There’s a certain kind of bad movie that reaches a special threshold of annoying. It’s a bad movie where every few scenes you have to admit that what’s happening right now kinda rules. If it was just bad all the way through, you could easily dismiss the whole enterprise. Instead, you argue with yourself about the part where one character does this and another character does that. “And the set design!” you think. “You gotta give props to that. Okay, this is not a total failure,” you conclude, “but please never make me sit through it again.” Then you come across it one day and say, “I hate this movie, but this bit coming up is great, hold on.”
The newest entry to this ignoble pantheon is Ari Aster’s Beau Is Afraid, an insufferable three-hour slog that would make Terry Gilliam say “reel it in a bit, would ya?” It is juvenile and pointless, loud and abrasive, and not anywhere as clever as it thinks it is.
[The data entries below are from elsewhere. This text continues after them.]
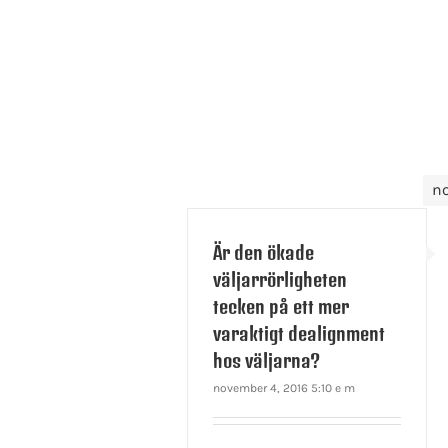
n
Är den ökade
väljarrörligheten
tecken på ett mer
varaktigt dealignment
hos väljarna?
november 4, 2016 5:10 e m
There are, however, individual moments sprinkled throughout that genuinely hum with greatness.
After a short introductory scene where Beau Wasserman (Joaquin Phoenix, at his most whiny and affected) has a therapy session with his warm and trustworthy shrink (Stephen McKinley Henderson), we discover that the world of this film is not our reality. Sure, one could say the exaggerated urban hellscape is just this delusional paranoid’s interpretation of city living, but if that’s the case we’re never given that third-person anchor. We’re inside Beau’s head the whole time, and while the over-the-top violence, chaos, and filth is certainly very funny (there are murder-hungry homeless zombies and plagues at every turn), it gets exhausting rather quickly.
Beau is planning a trip to visit his mother (Patti LuPone now, Zoe Lister-Jones in memory), but fate has other plans. When Beau turns his back on his luggage and his keys for three seconds, they’re snatched. Then he learns that Mom has been killed in a freak chandelier accident and he must return for a burial immediately. Every second he delays he is being a bad son.
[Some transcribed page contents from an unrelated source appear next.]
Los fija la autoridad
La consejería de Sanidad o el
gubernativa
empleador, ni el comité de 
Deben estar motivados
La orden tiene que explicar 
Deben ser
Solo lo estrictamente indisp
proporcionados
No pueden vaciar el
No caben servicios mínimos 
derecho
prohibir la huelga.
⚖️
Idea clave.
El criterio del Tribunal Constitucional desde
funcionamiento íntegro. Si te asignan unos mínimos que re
A strange odyssey (with direct references to Homer’s The Odyssey) ensues, expanding out to punishing, maximalist lengths. Some scenes are quite good, like a tale-within-the-tale that mixes animation and clever stagecraft. Other sequences, however, drag on; an abrasive B-plot about an angry war veteran who wants to kill Beau strives to be the “Lone Biker of the Apocalypse” bit from the Coen Brothers’s Raising Arizona, but it cuts together like the noisy bedlam of Steven Spielberg’s 1941. The movie concludes with a slew of sophomoric dick jokes and hackneyed gags about an overbearing Jewish mother (For the record, my Jewish mother is very nice).
The main problem is this: Phoenix is acting his brains out and taking this all very seriously but when a movie is so untethered to reality there are simply no stakes. Aster and Phoenix bet the ranch that when the zaniness is paused and the chronically-afraid Beau expresses sadness or terror, we will connect with the drama. It’s very difficult to thread that needle, and Beau Is Afraid is not, unfortunately, a successful model. It’s different from cringe comedy; it’s genuine discomfort. Eventually you just have to shout “shut up, already!”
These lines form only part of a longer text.